5. Use positive guidance: “That’s a nice cell phone you have there. Let’s wait until after class to use it though.”  “That’s a nice cell phone, but where should your cell phone be during class?”  “[Student’s Name], can you please put your cell phone in your backpack so that you can focus on the lesson.”

If that doesn’t work, you can give a choice…

“Here are your options, you can put your cell phone away now and use it later during free time,” OR “you can continue to use it now and  lose it during free time and for the rest of the day. What would you prefer?”

At that point, if the student is still defiant, then you let the Administrator or supervisor and the student’s guardian know that she has lost her cellphone privilege for the day and discuss with her after class about what she needs to do to earn her cell phone privilege back in the future. At that point, she made the choice to use the cell phone and lose it later.

6. Leave her alone: It’s possible that if the student had been left alone, she would have put the phone away and it would have been a non-issue.  Some students thrive off of attention, even negative attention, don’t feed into it. You have to pick your battles.

7. Give her a break: Some students just need a moment to take a break if they get overwhelmed in the classroom. You could have a “safe area,” or “break space,” set up. Go and talk to the girl and just say, “cell phones aren’t permitted in class, if you need to take a two minute break, you’re permitted to go to break space  and  quietly use your phone.”

Be sure you clearly set the expectation about the break space, you might use “break tickets,” and have a visual timer or digital clock set up there. You need to have already built trust with the student and presume that they will respect the safe zone and return to class once they’ve finished their break. They should understand that the break space is a privilege and in order to keep it, they have to respect it. 

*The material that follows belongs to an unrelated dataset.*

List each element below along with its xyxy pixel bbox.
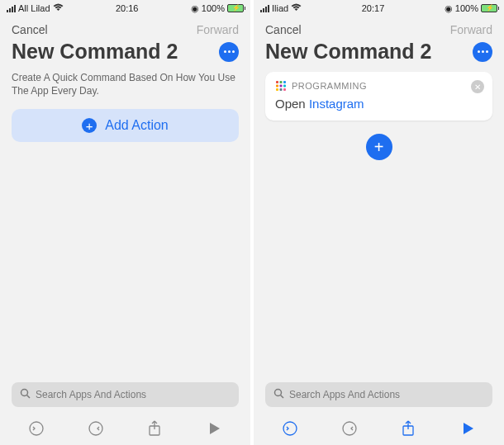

8. Call the school counselor or another expert: If there is consistently a problem with a child being defiant in the classroom and you’ve tried using all of the above techniques and redirection strategies, then there may be a deeper issue going on.

The student could have an undiagnosed disability, the student could simply have other emotional issues going on. Sometimes, you just need to call for help. That may mean that an ABC (antecedent- behavior-consequence) assessment needs to be conducted or a Functional Behavior Assessment and a Behavior Intervention Plan is needed. (All of these assessments are designed to determine what triggers in the environment are prompting certain behaviors and reactions from the child and developing behavior plans that support positive behavior based off of these assessment.)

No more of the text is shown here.